╭──

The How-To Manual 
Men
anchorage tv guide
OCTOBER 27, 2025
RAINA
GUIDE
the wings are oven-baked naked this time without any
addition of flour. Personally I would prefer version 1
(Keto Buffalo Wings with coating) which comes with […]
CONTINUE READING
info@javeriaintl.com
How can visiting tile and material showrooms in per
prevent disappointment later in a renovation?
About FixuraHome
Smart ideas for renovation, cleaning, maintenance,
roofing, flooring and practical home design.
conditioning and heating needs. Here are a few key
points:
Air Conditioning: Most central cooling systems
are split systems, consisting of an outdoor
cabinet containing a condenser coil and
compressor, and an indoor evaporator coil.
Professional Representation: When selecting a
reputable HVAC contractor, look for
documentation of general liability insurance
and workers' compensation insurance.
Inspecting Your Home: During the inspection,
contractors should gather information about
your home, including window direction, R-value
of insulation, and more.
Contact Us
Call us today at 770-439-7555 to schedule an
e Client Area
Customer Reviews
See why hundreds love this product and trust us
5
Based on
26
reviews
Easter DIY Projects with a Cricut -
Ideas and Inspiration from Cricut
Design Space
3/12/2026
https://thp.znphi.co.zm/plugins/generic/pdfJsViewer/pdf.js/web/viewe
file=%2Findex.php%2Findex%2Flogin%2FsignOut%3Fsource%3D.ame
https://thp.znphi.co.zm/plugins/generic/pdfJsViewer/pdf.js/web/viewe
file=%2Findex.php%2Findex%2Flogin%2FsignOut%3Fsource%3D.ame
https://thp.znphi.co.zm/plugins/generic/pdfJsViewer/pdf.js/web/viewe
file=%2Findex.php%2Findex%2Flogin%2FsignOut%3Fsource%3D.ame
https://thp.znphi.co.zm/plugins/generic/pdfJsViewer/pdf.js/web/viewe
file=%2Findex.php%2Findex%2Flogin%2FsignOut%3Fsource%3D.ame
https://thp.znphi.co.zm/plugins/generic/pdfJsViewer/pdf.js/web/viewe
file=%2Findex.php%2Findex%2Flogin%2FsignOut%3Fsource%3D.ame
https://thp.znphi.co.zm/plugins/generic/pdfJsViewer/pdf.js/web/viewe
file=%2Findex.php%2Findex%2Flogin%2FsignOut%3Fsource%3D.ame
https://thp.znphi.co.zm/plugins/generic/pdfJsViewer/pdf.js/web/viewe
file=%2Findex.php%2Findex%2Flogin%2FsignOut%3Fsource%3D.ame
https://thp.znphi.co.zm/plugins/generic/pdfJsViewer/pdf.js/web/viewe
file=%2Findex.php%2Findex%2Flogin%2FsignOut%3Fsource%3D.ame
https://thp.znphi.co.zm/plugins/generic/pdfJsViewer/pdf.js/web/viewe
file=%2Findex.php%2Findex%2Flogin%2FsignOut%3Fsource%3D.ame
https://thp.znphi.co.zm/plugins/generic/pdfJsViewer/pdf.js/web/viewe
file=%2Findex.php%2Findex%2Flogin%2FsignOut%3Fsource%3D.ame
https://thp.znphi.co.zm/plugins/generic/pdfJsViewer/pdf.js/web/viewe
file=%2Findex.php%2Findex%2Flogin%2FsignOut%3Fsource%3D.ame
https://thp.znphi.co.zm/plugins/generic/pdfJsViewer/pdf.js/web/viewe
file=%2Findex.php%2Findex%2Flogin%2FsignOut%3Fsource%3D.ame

╰──

» **What is needed**:
In the listing above, find each line containing "Cricut" and copy it.

» **Solution to this problem**:
Easter DIY Projects with a Cricut -
Ideas and Inspiration from Cricut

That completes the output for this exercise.